* **Saved data entries**
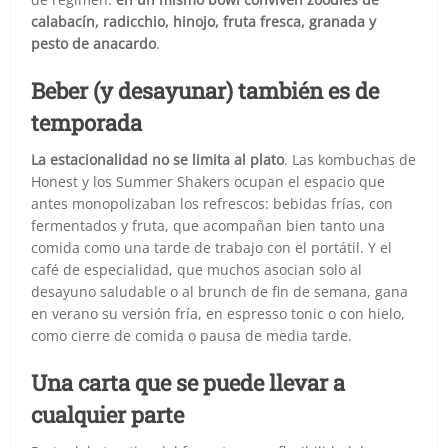
calabacín, radicchio, hinojo, fruta fresca, granada y
pesto de anacardo
.
Beber (y desayunar) también es de
temporada
La estacionalidad no se limita al plato
. Las kombuchas de
Honest y los Summer Shakers ocupan el espacio que
antes monopolizaban los refrescos: bebidas frías, con
fermentados y fruta, que acompañan bien tanto una
comida como una tarde de trabajo con el portátil. Y el
café de especialidad, que muchos asocian solo al
desayuno saludable o al brunch de fin de semana, gana
en verano su versión fría, en espresso tonic o con hielo,
como cierre de comida o pausa de media tarde.
Una carta que se puede llevar a
cualquier parte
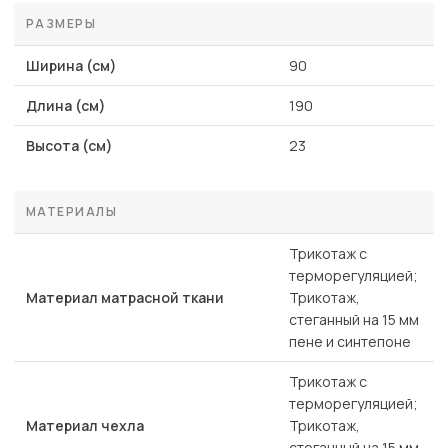
РАЗМЕРЫ
Ширина (см)
90
Длина (см)
190
Высота (см)
23
МАТЕРИАЛЫ
Трикотаж с
терморегуляцией;
Материал матрасной ткани
Трикотаж,
стеганный на 15 мм
пене и синтепоне
Трикотаж с
терморегуляцией;
Материал чехла
Трикотаж,
стеганный на 15 мм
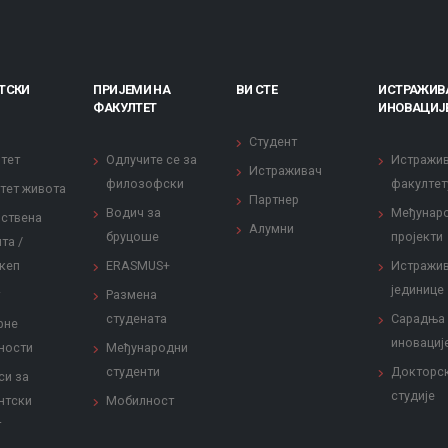
ТСКИ
ПРИЈЕМИ НА
ВИ СТЕ
ИСТРАЖИВ
ФАКУЛТЕТ
ИНОВАЦИЈ
Студент
тет
Одлучите се за
Истражи
Истраживач
филозофски
факултет
тет живота
Партнер
Водич за
Међунар
ствена
Алумни
бруцоше
пројекти
та /
кеп
ERASMUS+
Истражи
јединице
Размена
студената
Сарадња
рне
иновациј
ности
Међународни
студенти
Докторс
си за
студије
нтски
Мобилност
т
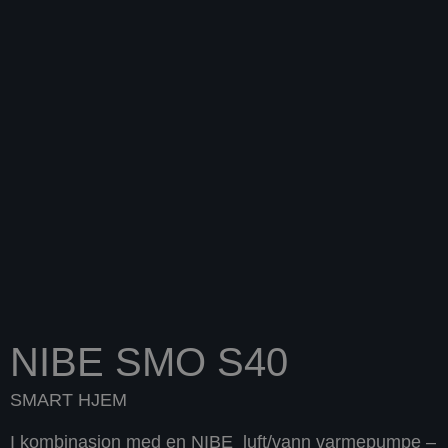
NIBE SMO S40
SMART HJEM
I kombinasjon med en NIBE luft/vann varmepumpe –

* **PROBLEM TO WORK ON**
Could you copy exactly the line containing "NIBE SMO S40" and each line after it through the end of the records, and nothing else?

* **EXERCISE SOLUTION**
NIBE SMO S40
SMART HJEM
I kombinasjon med en NIBE luft/vann varmepumpe –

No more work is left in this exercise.